- Directed by: Anne-Laure Folly
- Narrated by: Anne-Laure Folly
- Cinematography: Arlette Girardo
- Edited by: Ondine Blanchard
- Production company: Amanou Production (France)
- Release date: 1996;
- Running time: 53 minutes
- Country: Angola
- Languages: French and Portuguese with French subtitles

= Les Oubliées =

Les Oubliées (The forgotten women) is a 1996 documentary film directed by Anne-Laure Folly of Togo and shot in Angola.

==Production==

The Portuguese-language film with French subtitles was released in 1996 and runs for 53 minutes.
It takes the form of interviews with the women of Angola, including the daughter of Sarah Maldoror and Ruth Neto.
Without running water, electricity or any way to communicate, they are normally mute.

==Description==

The film is a documentary about Angola. It tells of the heavy cost of war to women. After ten years of struggle for independence, the war in Angola had continued for another twenty years. The film explores the motives of the combatants, including Cuba and South Africa's apartheid government.
In this film, Folly lets women tell their own stories.
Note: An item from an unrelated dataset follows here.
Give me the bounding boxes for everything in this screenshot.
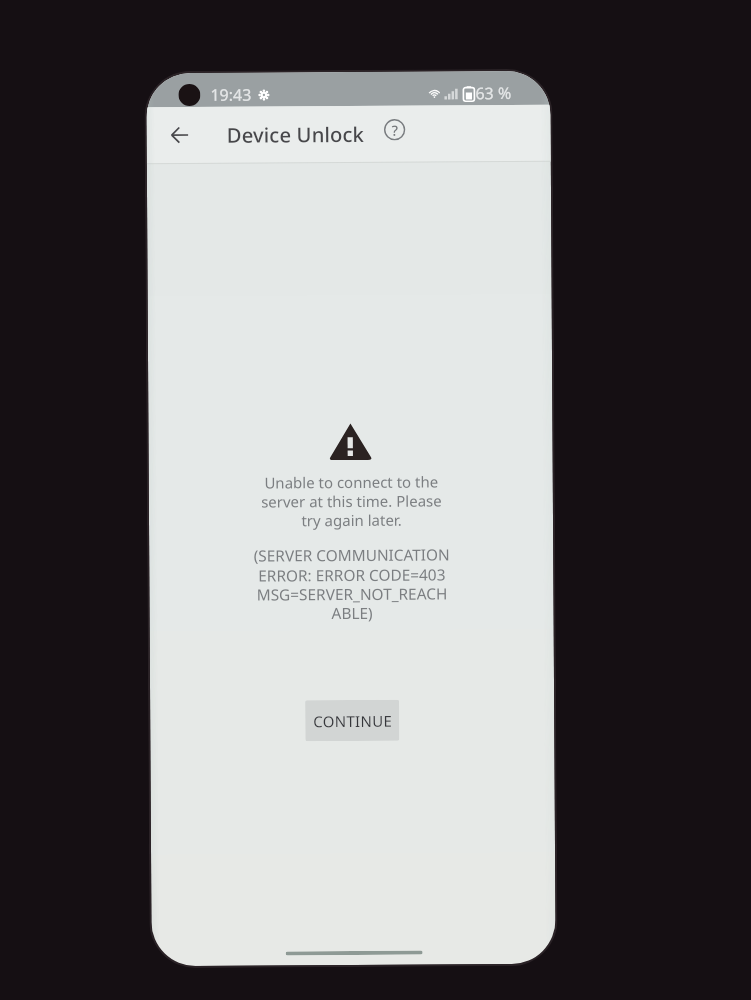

She shows the women from mid- or close-range, forcing the viewer to focus on their faces rather than their bodies or surroundings, and takes the time to let them say what they have to say, giving a unique women's perspective of the conflict.
Folly participates in the film through her voice-over, giving a subjective element.
She admits that she is not familiar with Angola, and certainly is not an authority.
The film thus becomes a record of Folly's own journey of discovery.